Speech for the Opening of Homage to Childhood

by Karen AbuZayd, Commissioner General of UNRWA

French Cultural Centre, Jerusalem, 6 pm, 4th December 2008

I am delighted to welcome you all to the opening of this art installation, ‘Homage to Childhood,’ by Rana Bishara. We owe particular thanks to the French Cultural Centre and Jean-paul for their generosity, once again, in giving us this beautiful space. My thanks also to Rana for this haunting and evocative installation which challenges, provokes and stimulates in equal measure.

It challenges our very perceptions of what childhood is in the occupied Palestinian territory, of what it means to be a child living with the daily cruelties of occupation. It rightly provokes debate about the action — and inaction — of the international community in the face of the complex task of protecting Palestinian children, of guaranteeing them the most basic rights, the right to life itself for example, which children the world over rightly take for granted. And finally the strange beauty of this work challenges us to re-examine our own commitment to Palestinian children by laying bare the sheer precariousness of their lives. Rana, you have done this in a manner more eloquent than any words.

With this installation, UNRWA pays homage to some two million children in the occupied Palestinian territory, children whose development lies at the heart of our mission to bring hope and prosperity to the next generation. With its implied invitation to protect and nurture, the physical act of stooping to cradle, of holding in our arms, of observing and caring, Rana’s work forces us to engage in a symbolic act of solidarity, compassion and love.

The symbolism does not end there. Each child is in a bubble, in one sense it is a womb-like, protective space. But in another sense each balloon represents the claustrophobic and locked in world that children in the occupied Palestinian territory are forced to inhabit. Closures in the West Bank and the blockade of Gaza add to the terrifying sense of being trapped, physically, intellectually and emotionally, depriving children of that simplest of rights, the right to be a child. The barbed wire also reminds us of the violent and dangerous environment Palestinian children inhabit.

This exhibition is the first in a year-long series of events and projects to mark the sixtieth anniversary of UNRWA, which falls on the 8th of December next year. The photograph in each balloon has been selected from UNRWA’s archive of nearly half a million images documenting sixty years of service and achievement. We are hoping to digitize this rich resource as part of our UNRWA at sixty programme.

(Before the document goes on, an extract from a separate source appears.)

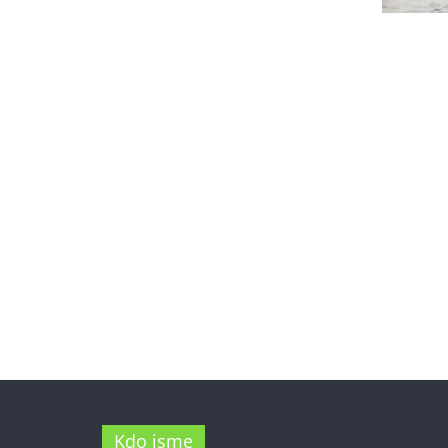
Kdo jsme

This anniversary is a time for sober reflection on why a “temporary agency” still exists at all and it is a time to ponder the realities of the refugees after sixty years of exile, dispossession and statelessness. But while the sixtieth anniversary of UNRWA is nothing to celebrate, it is an occasion to pay tribute to the people, the vast majority of them refugees, who have been part of this unique agency over six decades and to those who have benefited and made such good use of its services. UNRWA’s achievement is their achievement. It is to all of them that I dedicate this exhibition.